Source records:
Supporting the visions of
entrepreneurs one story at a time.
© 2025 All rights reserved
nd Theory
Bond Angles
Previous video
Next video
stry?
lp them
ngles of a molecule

==

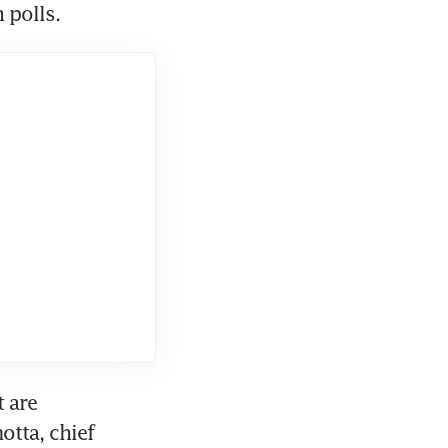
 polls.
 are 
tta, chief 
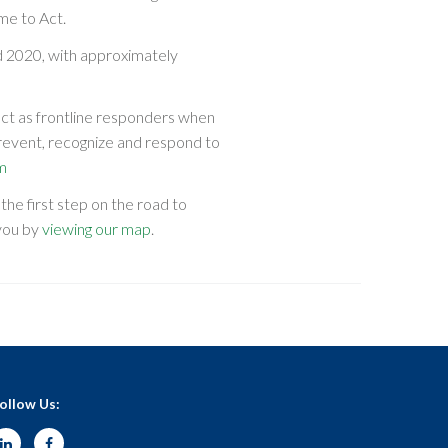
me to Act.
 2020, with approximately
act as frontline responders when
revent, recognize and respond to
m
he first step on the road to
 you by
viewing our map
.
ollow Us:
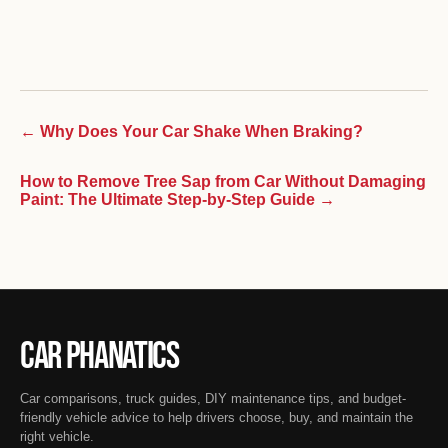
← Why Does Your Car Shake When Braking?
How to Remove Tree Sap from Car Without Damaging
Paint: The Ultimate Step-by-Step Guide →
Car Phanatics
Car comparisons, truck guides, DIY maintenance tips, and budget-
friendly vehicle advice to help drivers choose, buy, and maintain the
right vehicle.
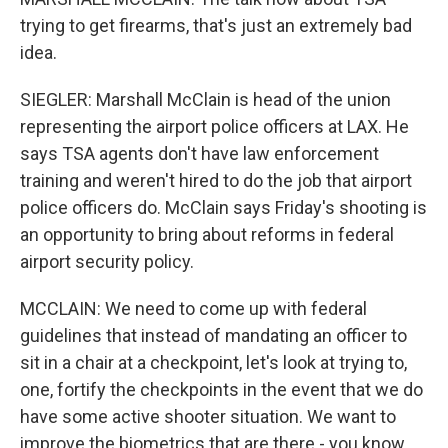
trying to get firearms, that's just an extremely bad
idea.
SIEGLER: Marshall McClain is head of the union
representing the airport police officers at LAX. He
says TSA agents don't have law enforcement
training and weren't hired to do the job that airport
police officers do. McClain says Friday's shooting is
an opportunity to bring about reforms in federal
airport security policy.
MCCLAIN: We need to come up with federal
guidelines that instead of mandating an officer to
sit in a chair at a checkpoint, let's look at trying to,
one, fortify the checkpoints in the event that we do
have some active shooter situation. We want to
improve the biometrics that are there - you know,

---

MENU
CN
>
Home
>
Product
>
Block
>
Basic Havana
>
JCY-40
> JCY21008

_ABOUT THIS TASK:_
Starting at the line that contains "Supporting the visions of" and stopping after the line that contains "ngles of a molecule", write out every line exactly as it appears above, and no other line.

_EXERCISE OUTPUT:_
Supporting the visions of
entrepreneurs one story at a time.
© 2025 All rights reserved
nd Theory
Bond Angles
Previous video
Next video
stry?
lp them
ngles of a molecule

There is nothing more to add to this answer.